ETUDES SUR LE CANNABIS

Etude : Les utilisateurs de cannabis médical plus heureux que les non-consommateurs

Cannabis médical et bonheur

Selon une nouvelle étude transversale qui sera publiée dans la revue Cannabis and Cannabinoid Research, les utilisateurs de cannabis médical sont en meilleure santé, plus heureux et plus satisfaits de la vie que les non-consommateurs.

Des centaines d’études ont déjà rapporté que le cannabis médical peut traiter efficacement des conditions médicales spécifiques, notamment la douleur chronique, l’épilepsie, l’anxiété et la dépression – et même ralentir la croissance du cancer. Alors que les études sur ces cas d’utilisation spécifiques se poursuivent, les chercheurs de ce rapport ont choisi de se concentrer sur une image plus large plutôt que sur des détails.

« Malgré une légalisation généralisée, l’impact de la consommation de cannabis médical sur la santé et la qualité de vie des patients n’a pas été soigneusement évalué », expliquent les auteurs de l’étude. « L’objectif de cette étude était de caractériser les données démographiques autodéclarées, les caractéristiques de santé, la qualité de vie et l’utilisation des soins de santé des utilisateurs de cannabis par rapport à un groupe témoin. »

Pour mener l’étude, les chercheurs ont utilisé des enquêtes en ligne pour déterminer la santé et le bien-être globaux des consommateurs et des non-consommateurs de cannabis médical entre avril 2016 et février 2018. Les chercheurs ont recruté 1 276 personnes qui étaient soit des soignants soit des patients souffrant d’au moins un problème de santé diagnostiqué. Chacun de ces patients était inscrit auprès de la Realm of Caring Foundation, une organisation à but non lucratif dédiée à la recherche et à l’éducation sur le cannabis médical.

Sur les personnes interrogées, 808 consommaient du cannabis médical ou des produits à base de chanvre à faible teneur en THC, tandis que les 468 autres étaient non-consommatrices. Chaque personne a dû auto-évaluer sa qualité de vie, son niveau de douleur, son sommeil, son anxiété et la présence ou non de dépression, ainsi que de signaler leur consommation de médicaments autres que le cannabis. Les répondants ont ensuite été soumis aux enquêtes de suivi tous les trois mois après l’enquête initiale.
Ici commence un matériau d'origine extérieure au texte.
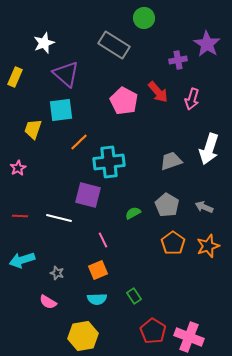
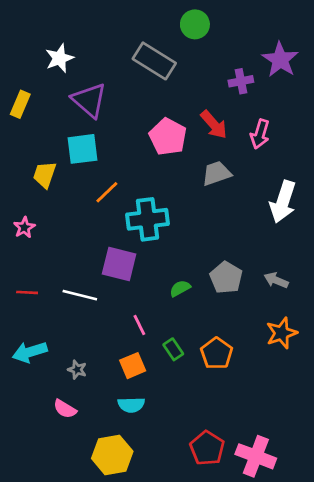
gray trapezoid: (171, 161) -> (217, 173), moved
orange pentagon: (173, 243) -> (217, 353), moved
green rectangle: (134, 296) -> (173, 349), moved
Un tiers seulement des participants a répondu à toutes les enquêtes de suivi.

Les auteurs de l’étude révèlent que les utilisateurs de cannabis médical ont rapporté une qualité de vie nettement meilleure, une plus grande satisfaction sur leur santé, un meilleur sommeil et une intensité moyenne de douleur plus faible que les non-utilisateurs. Ils étaient également beaucoup moins déprimés et anxieux que le groupe témoin. Les utilisateurs de cannabis ont également déclaré avoir utilisé moins de médicaments sur ordonnance et étaient moins susceptibles d’avoir été admis à l’hôpital au cours du mois précédant l’enquête.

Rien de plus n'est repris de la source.